Abstract

Since the Institute of Medicine's 2001 report Crossing the Quality Chasm, there has been a rapid proliferation of quality measures used in quality-monitoring, provider-profiling, and pay-for-performance (P4P) programs. Al-though individual performance measures are useful for identifying specific processes and outcomes for improvement and tracking progress, they do not easily provide an accessible overview of performance. Composite measures aggregate individual performance measures into a summary score. By reducing the amount of data that must be processed, they facilitate (1) benchmarking of an organization's performance, encouraging quality improvement initiatives to match performance against high-performing organizations, and (2) profiling and P4P programs based on an organization's overall performance.
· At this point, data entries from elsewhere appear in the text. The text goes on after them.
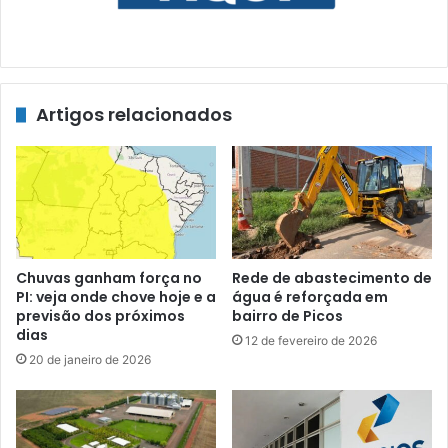
Artigos relacionados
Chuvas ganham força no
Rede de abastecimento de
PI: veja onde chove hoje e a
água é reforçada em
previsão dos próximos
bairro de Picos
dias
12 de fevereiro de 2026
20 de janeiro de 2026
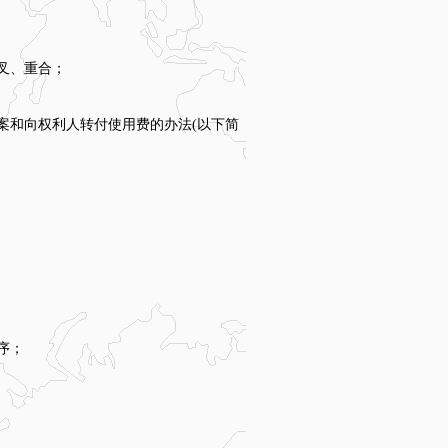
叉、重合；
案和向权利人转付使用费的办法(以下简
序；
We describe different approaches to creating composite measures,discuss their advantages and disadvantages, and provide examples of their use. The major issues in creating composite measures are (1) whether to aggregate measures at the patient level through all-or-none approaches or the facility level, using one of the several possible weighting schemes; (2) when combining measures on different scales, how to rescale measures (using z scores,range percentages, ranks, or 5-star categorizations); and (3) whether to use shrinkage estimators, which increase precision by smoothing rates from smaller facilities but also decrease transparency. Because provider rankings and rewards under P4P programs may be sensitive to both context and the data, careful analysis is warranted before deciding to implement a particular method. A better understanding of both when and where to use composite measures and the incentives created by composite measures are likely to be important areas of research as the use of composite measures grows.